3. INTERNPRENEURSHIP
The typical internship looks something like this: The peon follows the boss to a couple of mind-numbing meetings, fills out a spreadsheet destined for the waste basket, and turns her gaze to the clock with soul-killing frequency.
It is a particularly disastrous formula for a state like Rhode Island that wants so desperately to excite students about post-college possibilities here.
So it was with special urgency that, at an economic summit put together by Congressman James Langevin in April, a breakout group facilitated by RISD's Maeda moved to re-imagine the institution.
Under the "internpreneurship" model, the student would be viewed not as an empty vessel, but as a thinking person who might possess a unique perspective or set of skills.
And rather than sitting at the center of the company, alone and with little to do, she would be teamed up with other interns at the periphery and given a project of substance: help the firm make better use of technology, say, or develop a strategy for reaching younger consumers.

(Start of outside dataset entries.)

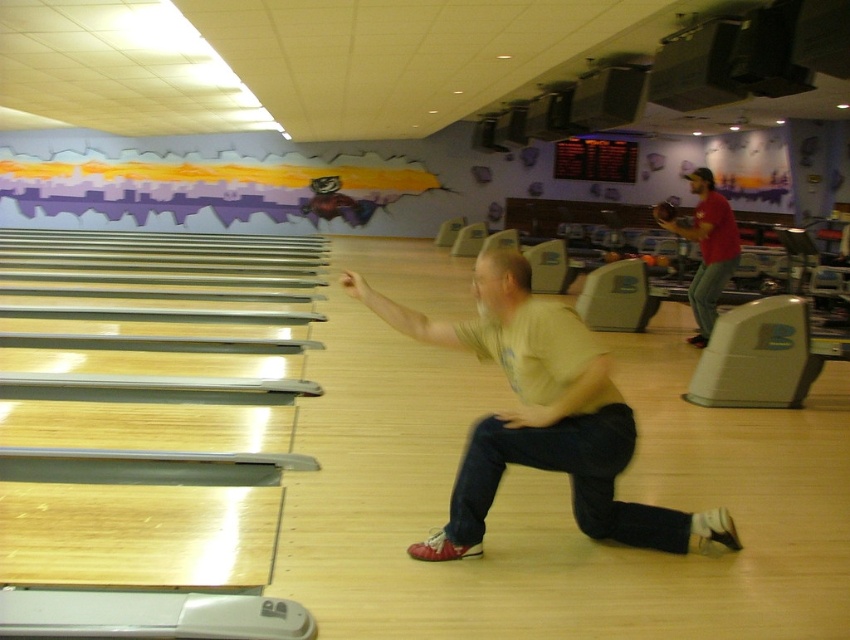 You are standing at the bowling alley and want to roll the ball towards the pins. There are two points marked on the lane at coordinates point (627, 449) and point (690, 179). Which point should you aim for to ensure the ball reaches the pins first?

You should aim for point (627, 449) because it is in front of point (690, 179), so the ball will reach it first.

You are standing at the camera position and want to pick up an object located at point (547,344). Can you reach it without moving your feet?

The point (547,344) is 2.54 meters away from the camera, so you cannot reach it without moving your feet since it is beyond arm length. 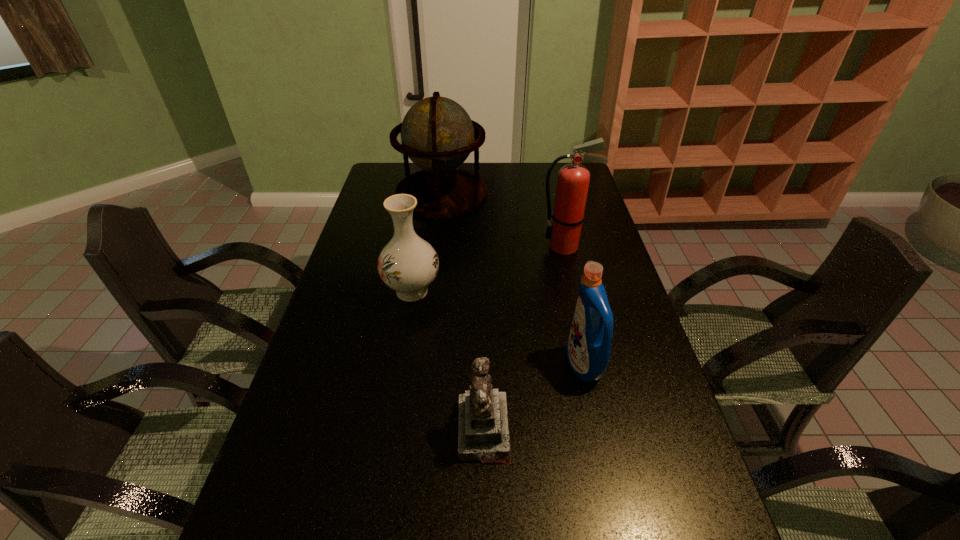 This screenshot has height=540, width=960. Find the location of `vacant space located on the left of the third nearest object`. vacant space located on the left of the third nearest object is located at coordinates (347, 291).

The height and width of the screenshot is (540, 960). Identify the location of vacant space located on the label of the fourth farthest object. (439, 364).

Where is `free location located 0.310m on the label of the fourth farthest object`? Image resolution: width=960 pixels, height=540 pixels. free location located 0.310m on the label of the fourth farthest object is located at coordinates (446, 364).

Find the location of a particular element. This screenshot has width=960, height=540. free space located on the label of the fourth farthest object is located at coordinates (486, 364).

Where is `free point located 0.360m on the front-facing side of the nearest object`? This screenshot has width=960, height=540. free point located 0.360m on the front-facing side of the nearest object is located at coordinates (299, 430).

Identify the location of vacant space situated on the front-facing side of the nearest object. The image size is (960, 540). click(x=356, y=430).

At what (x,y) coordinates should I click in order to perform the action: click on free space located 0.270m on the front-facing side of the nearest object. Please return your answer as a coordinate pair (x, y). This screenshot has width=960, height=540. Looking at the image, I should click on (339, 430).

Image resolution: width=960 pixels, height=540 pixels. What are the coordinates of `object that is at the far edge` in the screenshot? It's located at (437, 134).

Identify the location of globe that is at the left edge. (437, 134).

Where is `vase present at the left edge`? This screenshot has width=960, height=540. vase present at the left edge is located at coordinates click(x=408, y=264). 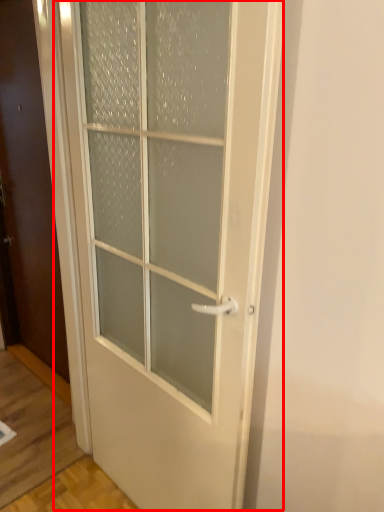 Question: From the image's perspective, where is door (annotated by the red box) located relative to door?

Choices:
 (A) above
 (B) below

Answer: (B) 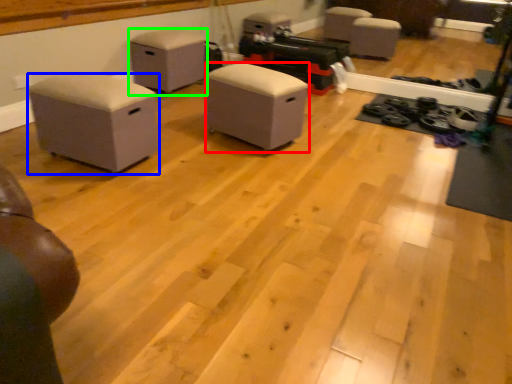 Question: Which is nearer to the furniture (highlighted by a red box)? furniture (highlighted by a blue box) or furniture (highlighted by a green box).

Choices:
 (A) furniture
 (B) furniture

Answer: (A) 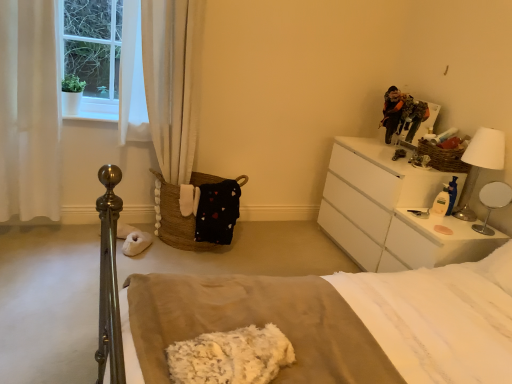 This screenshot has height=384, width=512. I want to click on vacant space situated above white metallic table lamp at upper right, the 1th table lamp when ordered from top to bottom (from a real-world perspective), so 497,132. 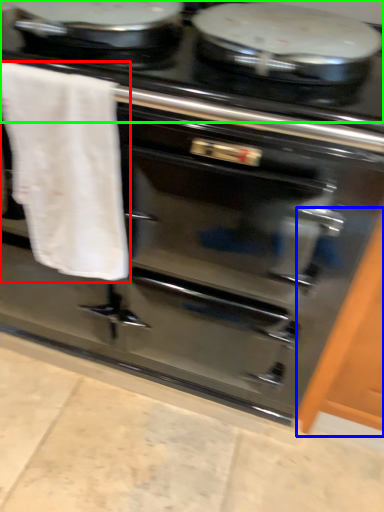 Question: Which is farther away from bath towel (highlighted by a red box)? cabinetry (highlighted by a blue box) or gas stove (highlighted by a green box)?

Choices:
 (A) cabinetry
 (B) gas stove

Answer: (A) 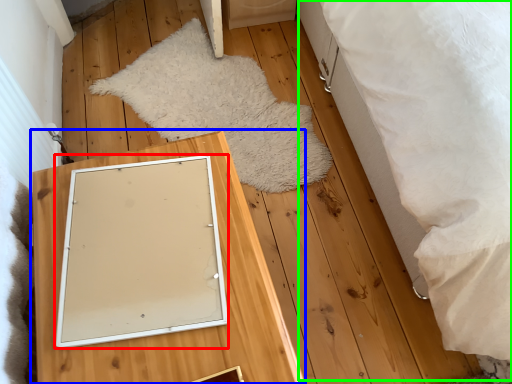 Question: Which object is positioned farthest from picture frame (highlighted by a red box)? Select from furniture (highlighted by a blue box) and bed (highlighted by a green box).

Choices:
 (A) furniture
 (B) bed

Answer: (B) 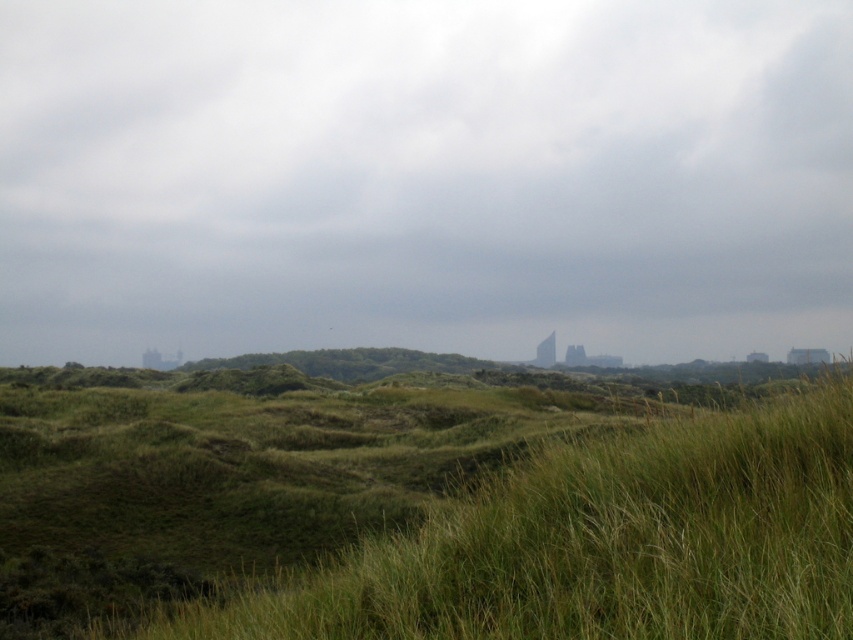 Is gray cloudy sky at upper center shorter than green grassy at center?

No, gray cloudy sky at upper center is not shorter than green grassy at center.

The height and width of the screenshot is (640, 853). I want to click on gray cloudy sky at upper center, so click(x=424, y=177).

Who is more forward, (791, 246) or (253, 627)?

Point (253, 627)

Locate an element on the screen. This screenshot has height=640, width=853. gray cloudy sky at upper center is located at coordinates (424, 177). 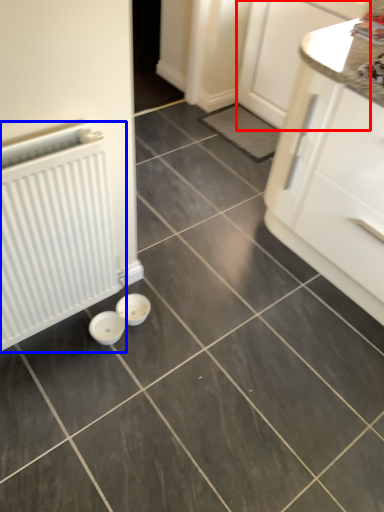 Question: Which of the following is the farthest to the observer, cabinetry (highlighted by a red box) or radiator (highlighted by a blue box)?

Choices:
 (A) cabinetry
 (B) radiator

Answer: (A)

"These are things that college-age interns, particularly if they have an entrepreneurship gene, are good at doing," says Allan Tear, who was part of the group that studied the issue and has taken the lead in making it a reality.
Tear, a managing partner at technology and design incubator Betaspring, says the idea draws inspiration from IBM's Extreme Blue — a highly competitive program that has used teams of interns at offices around the world to develop dozens of patented products.
"It's not just an exercise," he says. "We know that it works."